Я, кстати, точно помню, когда и где в тот вечер в эфире появилась, наконец, единственно правильная версия трагедии — со ссылкой на источник какого-то западного информагентства в Пентагоне, её озвучило в ночном спецвыпуске новостей НТВ. В коротком "устняке" (устном сообщении диктора) было сказано, что американские спутники следили за ходом учений украинских войск ПВО в Крыму и засекли, как одна из ракет отклонилась от заданной траектории. Если честно, я тогда почувствовал небольшое облегчение — мне казалось, что на "технической неисправности" и "плохом экипаже" российские официальные лица будут настаивать до конца. И что бы тогда значила наша правда против этой заряженной "на всю катушку" машины?
Чуть позже после очередной созвонки с Филёвой наш руководитель сказал, что завтрашним сочинским рейсом нужно обязательно кому-то лететь. Пока было не очень понятно, зачем — формулировка звучала как "помогать Филёву". Первым кандидатом был Игорь — было ясно, что с завтрашнего дня вторым информационным центром после Новосибирска станет Сочи, где Мише нужен будет надёжный "дублёр", способный грамотно комментировать события и излагать точку зрения компании. Я вызвался "добровольцем" в помощь Игорю — второго нашего пиарщика, Глеба, уже назначили ответственным за сайт, а у рекламщиков Олега и Женьки были маленькие дети, Миша пожалел их и не стал отрывать от семей. Хотя и оставшиеся в Новосибирске сотрудники нашего отдела "вкалывали" в эти дни, что называется, "по полной". Одни круглосуточные "посменные" дежурства на телефоне пресс-службы чего стоили.
* * *
Домой я попал часа в два ночи и спать решил уже не ложиться, быстро собрал вещи в сумку и сел смотреть бесконечные спецвыпуски новостей. "ГАЗель" от авиакомпании заехала за мной часов в пять утра — кроме нас с Игорем в Сочи были командированы главный юрист авиакомпании, Анатолий Андреевич, и два "замполита" (2) — пилотский и "технарь".
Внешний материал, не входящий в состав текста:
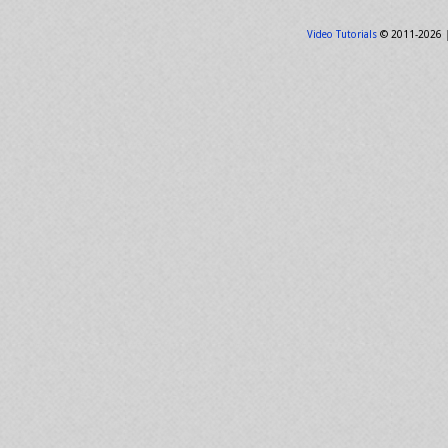
Video Tutorials
© 2011-2026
На посадку проходили в гробовой тишине — еще вчера вечером было решено воспользоваться плановым рейсом "Сибири" в Сочи для отправки родственников членов экипажа и тех близких пассажиров тель-авивского борта, кто встречал рейс в Новосибирске. Больше половины самолёта занимали именно они — уже в чёрном и с красными от выплаканных слёз и бессонной ночи глазами. Остальные пассажиры, летевшие, скорее всего, в поздний отпуск, тактично старались не выражать своей радости от полёта к морю.